Seminar 1: BrIAS Fellow Prof. Andrea Roli
Title: Dynamical criticality: from cells to robots
Abstract: Systems that exhibit complex behaviours are often found in a particular dynamical condition, poised between order and disorder. This observation is at the core of the so-called criticality hypothesis, which states that systems in a dynamical regime between order and disorder attain the highest level of computational capabilities and achieve an optimal trade-off between robustness and flexibility. Recent results in cellular and evolutionary biology, neuroscience and computer science have revitalised the interest in the criticality hypothesis, emphasising its role as a viable candidate general law in adaptive complex systems. Dynamical criticality provides a powerful principle for designing adaptive artificial systems, as well as for addressing fundamental challenges related to human impact on nature. In this seminar I will review the main features of dynamical criticality and illustrate notable cases and recent results in biology, computer science and robotics.
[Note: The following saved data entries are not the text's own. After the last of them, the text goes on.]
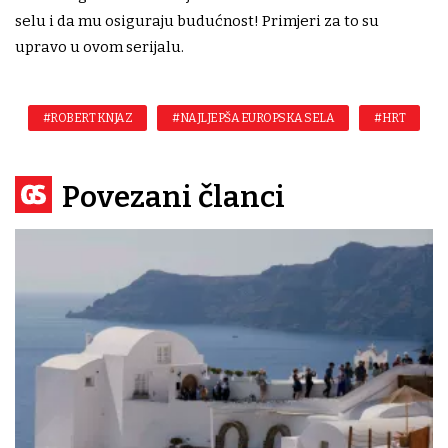
selu i da mu osiguraju budućnost! Primjeri za to su
upravo u ovom serijalu.
#ROBERT KNJAZ
#NAJLJEPŠA EUROPSKA SELA
#HRT
Povezani članci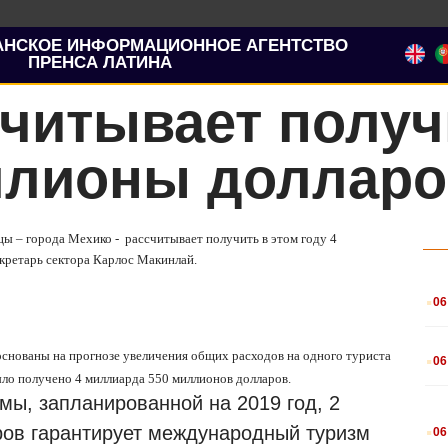
АНСКОЕ ИНФОРМАЦИОННОЕ АГЕНТСТВО
ПРЕНСА ЛАТИНА
читывает получ
ллионы долларо
цы – города Мехико -
рассчитывает получить в этом году 4
екретарь сектора Карлос Макинлай.
.
06
.
основаны на прогнозе увеличения общих расходов на одного туриста
06
ыло получено 4 миллиарда 550 миллионов долларов.
мы, запланированной на 2019 год, 2
.
ов гарантирует международный туризм
06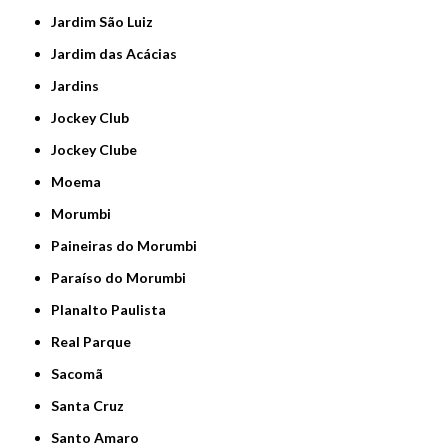
Jardim São Luiz
Jardim das Acácias
Jardins
Jockey Club
Jockey Clube
Moema
Morumbi
Paineiras do Morumbi
Paraíso do Morumbi
Planalto Paulista
Real Parque
Sacomã
Santa Cruz
Santo Amaro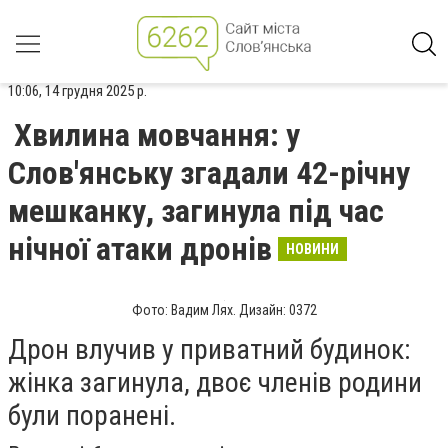
10:06, 14 грудня 2025 р.
Хвилина мовчання: у
Слов'янську згадали 42-річну
мешканку, загинула під час
нічної атаки дронів
НОВИНИ
Фото: Вадим Лях. Дизайн: 0372
Дрон влучив у приватний будинок:
жінка загинула, двоє членів родини
були поранені.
Seminar 2: BrIAS Fellow Prof. Luca Magri
Title: Scientific machine learning for chaotic forecasting and real-time digital twinning
Abstract: The ability of modelling reality to predict the evolution of complex systems is enabled by principles and empirical approaches. Physical principles, for example conservation laws, are extrapolative (until the assumptions upon which they hinge break down): they provide predictions on phenomena that have not been observed. Human beings are excellent at extrapolating knowledge because we are excellent at finding physical principles. On the other hand, empirical modelling provides correlation functions within data, which are useful when principles are difficult to deduce. Artificial intelligence and machine learning are excellent at empirical modelling. In this talk, the complementary capabilities of both approaches will be merged (scientific machine learning). The approaches will achieve real-time modelling and optimization of nonlinear, unsteady and uncertain dynamical systems with chaotic and turbulent dynamics, which exhibit extreme events. The focus of the talk is on computational methodologies for modelling and optimization: (i) data assimilation with a Bayesian approach in which the model errors (unknown unknowns) are inferred in real-time, (ii) Bayesian optimization to optimize wind farms and (iii) auto-encoders to predict extreme events in turbulent flows. The flows under investigation are relevant to aerospace propulsion, with a focus on thermoacoustics, turbulence, and renewable energies. The talk will be concluded with some lessons learnt, and a discussion on future directions.